### What this task involves
After reading the records, print them all again exactly as they stand.

START Available data

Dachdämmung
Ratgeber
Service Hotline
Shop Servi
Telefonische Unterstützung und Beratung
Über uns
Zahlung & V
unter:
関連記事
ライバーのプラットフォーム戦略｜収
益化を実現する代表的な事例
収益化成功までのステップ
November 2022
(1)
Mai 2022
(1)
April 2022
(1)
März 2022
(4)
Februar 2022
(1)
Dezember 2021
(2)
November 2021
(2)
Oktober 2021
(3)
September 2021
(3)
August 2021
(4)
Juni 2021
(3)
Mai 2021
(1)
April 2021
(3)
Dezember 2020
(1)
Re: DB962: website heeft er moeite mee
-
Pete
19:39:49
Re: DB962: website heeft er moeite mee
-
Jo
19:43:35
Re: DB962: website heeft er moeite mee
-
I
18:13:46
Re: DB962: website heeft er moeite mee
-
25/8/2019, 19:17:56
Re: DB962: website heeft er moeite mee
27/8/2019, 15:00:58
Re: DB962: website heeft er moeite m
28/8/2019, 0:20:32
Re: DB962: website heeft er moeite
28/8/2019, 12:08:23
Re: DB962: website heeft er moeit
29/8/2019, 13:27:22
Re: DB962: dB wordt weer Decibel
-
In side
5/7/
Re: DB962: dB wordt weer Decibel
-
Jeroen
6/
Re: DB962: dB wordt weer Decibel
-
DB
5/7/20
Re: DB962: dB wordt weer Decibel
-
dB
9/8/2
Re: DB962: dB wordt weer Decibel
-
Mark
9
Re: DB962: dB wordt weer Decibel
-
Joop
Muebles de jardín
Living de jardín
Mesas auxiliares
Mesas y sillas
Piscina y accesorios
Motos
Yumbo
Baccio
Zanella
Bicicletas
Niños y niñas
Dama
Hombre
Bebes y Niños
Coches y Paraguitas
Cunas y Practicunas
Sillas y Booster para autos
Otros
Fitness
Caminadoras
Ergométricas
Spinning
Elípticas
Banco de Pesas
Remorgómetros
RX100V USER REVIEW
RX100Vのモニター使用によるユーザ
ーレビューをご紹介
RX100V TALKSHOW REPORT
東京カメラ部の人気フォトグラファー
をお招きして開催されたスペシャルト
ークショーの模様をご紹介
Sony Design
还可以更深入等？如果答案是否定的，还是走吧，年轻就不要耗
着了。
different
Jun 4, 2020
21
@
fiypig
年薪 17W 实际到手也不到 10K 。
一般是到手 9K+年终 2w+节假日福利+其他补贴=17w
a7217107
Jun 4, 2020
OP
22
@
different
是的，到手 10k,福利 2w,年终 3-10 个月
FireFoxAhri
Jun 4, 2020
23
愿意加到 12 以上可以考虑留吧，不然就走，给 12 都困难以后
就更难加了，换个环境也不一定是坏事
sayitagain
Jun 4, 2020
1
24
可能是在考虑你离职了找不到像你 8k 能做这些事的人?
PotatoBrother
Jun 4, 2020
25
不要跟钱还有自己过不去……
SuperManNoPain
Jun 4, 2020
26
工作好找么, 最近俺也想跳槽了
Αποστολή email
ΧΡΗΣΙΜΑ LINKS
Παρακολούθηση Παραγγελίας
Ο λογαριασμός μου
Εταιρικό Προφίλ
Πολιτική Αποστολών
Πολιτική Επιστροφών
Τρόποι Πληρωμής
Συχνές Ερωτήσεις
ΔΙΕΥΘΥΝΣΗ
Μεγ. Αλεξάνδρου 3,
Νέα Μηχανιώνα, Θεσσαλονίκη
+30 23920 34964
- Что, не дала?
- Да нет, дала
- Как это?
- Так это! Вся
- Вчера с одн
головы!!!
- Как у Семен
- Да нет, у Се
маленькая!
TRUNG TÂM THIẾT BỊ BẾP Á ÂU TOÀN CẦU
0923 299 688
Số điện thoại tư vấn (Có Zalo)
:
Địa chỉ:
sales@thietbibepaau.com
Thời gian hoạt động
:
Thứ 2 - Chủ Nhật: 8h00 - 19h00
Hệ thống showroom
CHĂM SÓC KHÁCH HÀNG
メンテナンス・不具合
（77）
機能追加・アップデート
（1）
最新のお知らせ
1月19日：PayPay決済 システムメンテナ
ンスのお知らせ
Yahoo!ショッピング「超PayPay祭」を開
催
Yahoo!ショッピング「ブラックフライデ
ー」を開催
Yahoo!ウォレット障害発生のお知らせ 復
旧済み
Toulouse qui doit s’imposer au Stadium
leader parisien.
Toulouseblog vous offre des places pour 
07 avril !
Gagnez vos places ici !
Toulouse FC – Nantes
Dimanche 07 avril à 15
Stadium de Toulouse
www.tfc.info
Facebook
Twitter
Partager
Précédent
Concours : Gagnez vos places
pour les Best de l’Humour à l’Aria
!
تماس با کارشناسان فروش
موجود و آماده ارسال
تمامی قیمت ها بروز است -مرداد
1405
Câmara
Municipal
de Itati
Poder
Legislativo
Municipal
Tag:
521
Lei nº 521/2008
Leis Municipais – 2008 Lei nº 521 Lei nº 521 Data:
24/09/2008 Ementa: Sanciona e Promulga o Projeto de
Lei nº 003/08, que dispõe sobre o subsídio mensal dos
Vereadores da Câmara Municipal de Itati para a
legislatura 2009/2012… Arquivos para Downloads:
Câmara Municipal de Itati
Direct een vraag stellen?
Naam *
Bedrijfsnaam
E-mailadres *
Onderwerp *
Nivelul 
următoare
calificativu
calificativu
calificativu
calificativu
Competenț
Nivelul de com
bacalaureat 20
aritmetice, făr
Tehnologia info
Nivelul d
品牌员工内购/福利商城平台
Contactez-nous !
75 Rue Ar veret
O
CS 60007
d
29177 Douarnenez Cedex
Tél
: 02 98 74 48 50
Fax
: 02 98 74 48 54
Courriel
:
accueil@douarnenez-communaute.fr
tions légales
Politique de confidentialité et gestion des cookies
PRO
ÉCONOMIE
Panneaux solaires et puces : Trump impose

END Available data

### Written response
Dachdämmung
Ratgeber
Service Hotline
Shop Servi
Telefonische Unterstützung und Beratung
Über uns
Zahlung & V
unter:
関連記事
ライバーのプラットフォーム戦略｜収
益化を実現する代表的な事例
収益化成功までのステップ
November 2022
(1)
Mai 2022
(1)
April 2022
(1)
März 2022
(4)
Februar 2022
(1)
Dezember 2021
(2)
November 2021
(2)
Oktober 2021
(3)
September 2021
(3)
August 2021
(4)
Juni 2021
(3)
Mai 2021
(1)
April 2021
(3)
Dezember 2020
(1)
Re: DB962: website heeft er moeite mee
-
Pete
19:39:49
Re: DB962: website heeft er moeite mee
-
Jo
19:43:35
Re: DB962: website heeft er moeite mee
-
I
18:13:46
Re: DB962: website heeft er moeite mee
-
25/8/2019, 19:17:56
Re: DB962: website heeft er moeite mee
27/8/2019, 15:00:58
Re: DB962: website heeft er moeite m
28/8/2019, 0:20:32
Re: DB962: website heeft er moeite
28/8/2019, 12:08:23
Re: DB962: website heeft er moeit
29/8/2019, 13:27:22
Re: DB962: dB wordt weer Decibel
-
In side
5/7/
Re: DB962: dB wordt weer Decibel
-
Jeroen
6/
Re: DB962: dB wordt weer Decibel
-
DB
5/7/20
Re: DB962: dB wordt weer Decibel
-
dB
9/8/2
Re: DB962: dB wordt weer Decibel
-
Mark
9
Re: DB962: dB wordt weer Decibel
-
Joop
Muebles de jardín
Living de jardín
Mesas auxiliares
Mesas y sillas
Piscina y accesorios
Motos
Yumbo
Baccio
Zanella
Bicicletas
Niños y niñas
Dama
Hombre
Bebes y Niños
Coches y Paraguitas
Cunas y Practicunas
Sillas y Booster para autos
Otros
Fitness
Caminadoras
Ergométricas
Spinning
Elípticas
Banco de Pesas
Remorgómetros
RX100V USER REVIEW
RX100Vのモニター使用によるユーザ
ーレビューをご紹介
RX100V TALKSHOW REPORT
東京カメラ部の人気フォトグラファー
をお招きして開催されたスペシャルト
ークショーの模様をご紹介
Sony Design
还可以更深入等？如果答案是否定的，还是走吧，年轻就不要耗
着了。
different
Jun 4, 2020
21
@
fiypig
年薪 17W 实际到手也不到 10K 。
一般是到手 9K+年终 2w+节假日福利+其他补贴=17w
a7217107
Jun 4, 2020
OP
22
@
different
是的，到手 10k,福利 2w,年终 3-10 个月
FireFoxAhri
Jun 4, 2020
23
愿意加到 12 以上可以考虑留吧，不然就走，给 12 都困难以后
就更难加了，换个环境也不一定是坏事
sayitagain
Jun 4, 2020
1
24
可能是在考虑你离职了找不到像你 8k 能做这些事的人?
PotatoBrother
Jun 4, 2020
25
不要跟钱还有自己过不去……
SuperManNoPain
Jun 4, 2020
26
工作好找么, 最近俺也想跳槽了
Αποστολή email
ΧΡΗΣΙΜΑ LINKS
Παρακολούθηση Παραγγελίας
Ο λογαριασμός μου
Εταιρικό Προφίλ
Πολιτική Αποστολών
Πολιτική Επιστροφών
Τρόποι Πληρωμής
Συχνές Ερωτήσεις
ΔΙΕΥΘΥΝΣΗ
Μεγ. Αλεξάνδρου 3,
Νέα Μηχανιώνα, Θεσσαλονίκη
+30 23920 34964
- Что, не дала?
- Да нет, дала
- Как это?
- Так это! Вся
- Вчера с одн
головы!!!
- Как у Семен
- Да нет, у Се
маленькая!
TRUNG TÂM THIẾT BỊ BẾP Á ÂU TOÀN CẦU
0923 299 688
Số điện thoại tư vấn (Có Zalo)
:
Địa chỉ:
sales@thietbibepaau.com
Thời gian hoạt động
:
Thứ 2 - Chủ Nhật: 8h00 - 19h00
Hệ thống showroom
CHĂM SÓC KHÁCH HÀNG
メンテナンス・不具合
（77）
機能追加・アップデート
（1）
最新のお知らせ
1月19日：PayPay決済 システムメンテナ
ンスのお知らせ
Yahoo!ショッピング「超PayPay祭」を開
催
Yahoo!ショッピング「ブラックフライデ
ー」を開催
Yahoo!ウォレット障害発生のお知らせ 復
旧済み
Toulouse qui doit s’imposer au Stadium
leader parisien.
Toulouseblog vous offre des places pour 
07 avril !
Gagnez vos places ici !
Toulouse FC – Nantes
Dimanche 07 avril à 15
Stadium de Toulouse
www.tfc.info
Facebook
Twitter
Partager
Précédent
Concours : Gagnez vos places
pour les Best de l’Humour à l’Aria
!
تماس با کارشناسان فروش
موجود و آماده ارسال
تمامی قیمت ها بروز است -مرداد
1405
Câmara
Municipal
de Itati
Poder
Legislativo
Municipal
Tag:
521
Lei nº 521/2008
Leis Municipais – 2008 Lei nº 521 Lei nº 521 Data:
24/09/2008 Ementa: Sanciona e Promulga o Projeto de
Lei nº 003/08, que dispõe sobre o subsídio mensal dos
Vereadores da Câmara Municipal de Itati para a
legislatura 2009/2012… Arquivos para Downloads:
Câmara Municipal de Itati
Direct een vraag stellen?
Naam *
Bedrijfsnaam
E-mailadres *
Onderwerp *
Nivelul 
următoare
calificativu
calificativu
calificativu
calificativu
Competenț
Nivelul de com
bacalaureat 20
aritmetice, făr
Tehnologia info
Nivelul d
品牌员工内购/福利商城平台
Contactez-nous !
75 Rue Ar veret
O
CS 60007
d
29177 Douarnenez Cedex
Tél
: 02 98 74 48 50
Fax
: 02 98 74 48 54
Courriel
:
accueil@douarnenez-communaute.fr
tions légales
Politique de confidentialité et gestion des cookies
PRO
ÉCONOMIE
Panneaux solaires et puces : Trump impose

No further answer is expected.